Amy had been distraught at the prospect of Asa’s death. She had lost her firstborn child, Ortha, only two years before, and she had come close to losing her second. Now she was told she would lose her husband. Frightened and unwilling to deliver the news to Asa, she sought guidance from her Bible. She opened it at random, hoping to find a message that would tell her what to do. She looked down at the page, and her eyes fell on the eleventh verse of the Gospel of St. John, which tells the story of Lazarus who Jesus had raised from the dead. She read and reread the passage and grew calm with its repetition, seeing in it a message of hope: “This sickness is not unto death, but for the glory of God, that the Son of God might be glorified thereby.” She read it over and over and over again.
At the hospital the next morning, Amy told Asa first of her fated encounter with the passage from John’s Gospel and her interpretation of its message, which was that he would overcome his sickness and his recovery would be a sign from God of work that he would do in the future.
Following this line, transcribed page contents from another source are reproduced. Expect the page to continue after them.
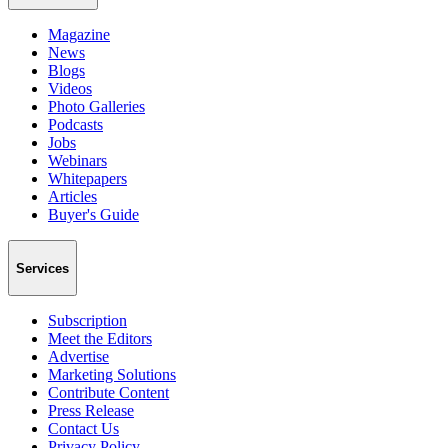
Magazine
News
Blogs
Videos
Photo Galleries
Podcasts
Jobs
Webinars
Whitepapers
Articles
Buyer's Guide
Services
Subscription
Meet the Editors
Advertise
Marketing Solutions
Contribute Content
Press Release
Contact Us
Privacy Policy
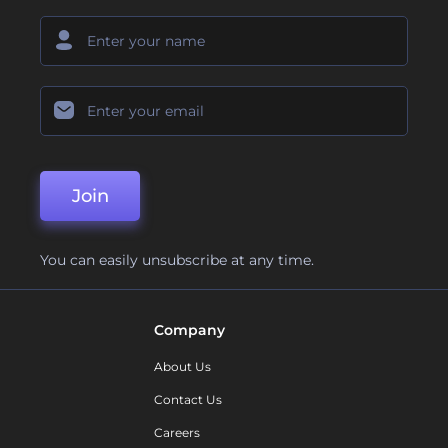
Join
You can easily unsubscribe at any time.
Company
About Us
Contact Us
Careers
Only later did she tell him of the doctors’ consensus about his disease and impending death. Asa took the prognosis stoically. They talked, with Amy returning again and again to the meaning of the biblical passage, and reading it aloud in tears. Together, they resolved not to accept the doctors’ conclusion. A long and difficult period commenced in which Amy threw herself into saving her husband’s life. It was a period of setbacks, anguish, pain, and home therapies, but it seemed only to deepen their faith in God. Another two years would pass before Asa showed signs that he was likely to survive.